Go Here: Marriage Builders ® - Successful Marriage Advice and print out the emotional needs check list, one for each of you. It will help you both understand and identify what is going on so you can work together to make it better.


----------



## CuddleBug (Nov 26, 2012)

My marriage hasn't been a box of chocolates. It's been quite the struggle at times but overall, communication is key.

Been married 13+ years now.

If you were in good shape back then, it should be similar today. Both hubby and wifee.

He was 200 lbs and now is 250 lbs in only 8 months??? Something is definitely wrong and he's only 34??? If he weight trained, steroids.

Does he drink beer and eat pizza all day?

I couldn't gain more than 3 lbs in 1 full year eating 4200+ calories a day!!! Something is wrong here.

Tell him what your fantasies are and do them. Knock his socks off. If he still gropes you, etc., he only wants you, right? Not another women who would love to get attention.....

I do hold my wifee in my arms hugging her, massaging her back and she falls into me, and I finish off with a kiss on her forehead. Same with the couch. Cuddling for 1+ hours each day after work, she falls asleep on me quickly and wakes up refreshed and happy. Our cat wants in on the attention and sits on her, trying to get my wife to leave.


----------



## Woodchuck (Nov 1, 2012)

kforbes84 said:


> Honestly, I couldn't say what has changed, it seems like everything. When we moved closer to his family, it all changed. Much like Cuddlebug my hubs used to do sweet and nice things, when he would fold laundry I would find notes in my jean pockets when he would fold them. I would get random poems via text, but it all just stopped. He went from making love, to humping and grab ass. I am so greatful that he finds me attractive still, but I wish there was a more meaningful way he would show it. I don't wan to be his piece of ass, I want to be his wife now! I have tried getting him to walk with me, work out with me, just get active to get in shape for the sake of his health and he won't do it. It's like his focus is on drinking, humping and hanging with friends. I mean he is 34 years old and that should be slowing down by now. I want to have those long talks about life and about goals and about plans, but he just lays in bed and watches tv or checks his fb. Then he has these insecure moments where he will ask me all day if I love him, if I am happy with him, if I want him. Or if he doesn't get a text from me, he gets all moody, always thinks something is wrong or bothering me. I just want my sweet man back. I want the one that would rather hold me in his arms and kiss my forehead than hump my brains out!!


Wooooohhh please please....I am 67 and as yet have NOT slowed down....You are waaaaaay off base there......I am still a last night and again this morning kind of guy, so if you were counting on your mans sex drive dropping off the radar in his mid 30's you may wind up deeply dissapointed.......

I like to hold my wife in my arms, snuggle for hours, and then hump her brains out.....actually if you could hump someones brains out, she would be the mental equal of a raggedy ann doll by now, and I can assure you she is still one pretty sharp cookie.....And I know LOTS of gals that would love to be treated like someons HOT PIECE OF A$$ once in a while....

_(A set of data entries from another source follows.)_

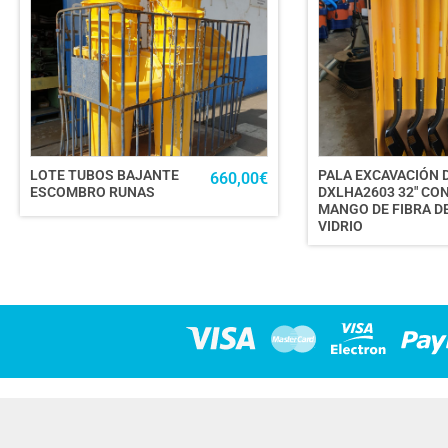
LOTE TUBOS BAJANTE
PALA EXCAVACIÓN 
660,00
€
ESCOMBRO RUNAS
DXLHA2603 32″ CO
MANGO DE FIBRA D
VIDRIO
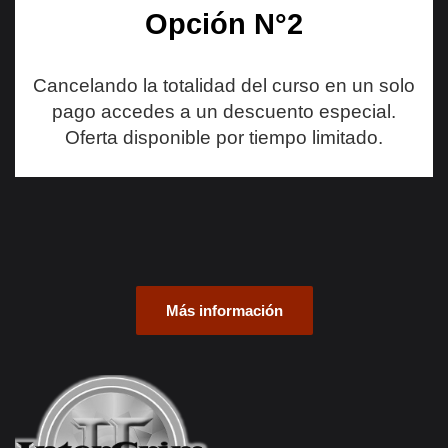
Opción N°2
Cancelando la totalidad del curso en un solo
pago accedes a un descuento especial.
Oferta disponible por tiempo limitado.
Más información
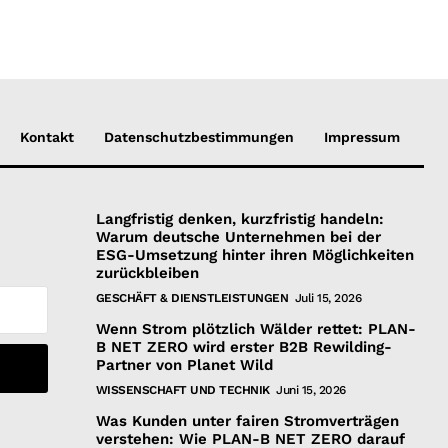
Kontakt
Datenschutzbestimmungen
Impressum
Langfristig denken, kurzfristig handeln:
Warum deutsche Unternehmen bei der
ESG-Umsetzung hinter ihren Möglichkeiten
zurückbleiben
GESCHÄFT & DIENSTLEISTUNGEN
Juli 15, 2026
Wenn Strom plötzlich Wälder rettet: PLAN-
B NET ZERO wird erster B2B Rewilding-
Partner von Planet Wild
WISSENSCHAFT UND TECHNIK
Juni 15, 2026
Was Kunden unter fairen Stromverträgen
verstehen: Wie PLAN-B NET ZERO darauf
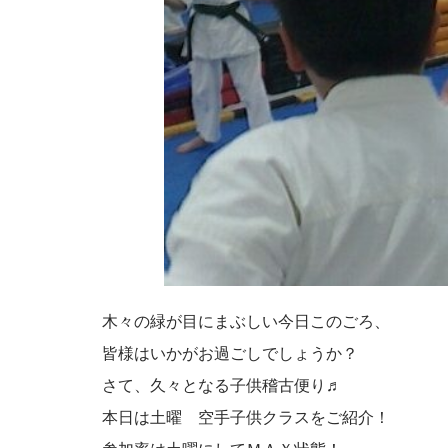
木々の緑が目にまぶしい今日このごろ、
皆様はいかがお過ごしでしょうか？
さて、久々となる子供稽古便り♬
本日は土曜 空手子供クラスをご紹介！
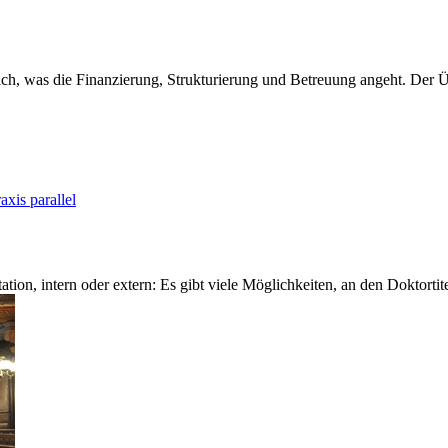
lich, was die Finanzierung, Strukturierung und Betreuung angeht. Der Ü
xis parallel
tion, intern oder extern: Es gibt viele Möglichkeiten, an den Doktortit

We were both HD and humped like bunnies for the first 25 years.....Probably averaged daily........

Now that the BS is over, I would like to make a suggestion....Get the book "The 5 love languages" and read it with your husband....My guess is both of you are failing to get your emotional needs met, and it is dragging your marriage down....

This book can make a BIG difference in a week or less.....It has helped us a LOT.....Last night I gave her an hour long no strings massage......From her feet to her neck and back....I dont think I missed a single sq inch, but with no sexual context other than goosebumps on her part....

A man can only get into that type of intimacy when he knows his physical and emotional needs will be taken care of in good time.... The book is less than 10 bucks on ebay......Good luck.....


----------



## Hope1964 (Sep 26, 2011)

The book His Needs Her Needs addresses this very issue. Affection is imperative for a woman, while sexual fulfillment is for a man (generally speaking of course). When a woman isn't getting affection, she isn't likely to feel much like fulfilling his need for sex.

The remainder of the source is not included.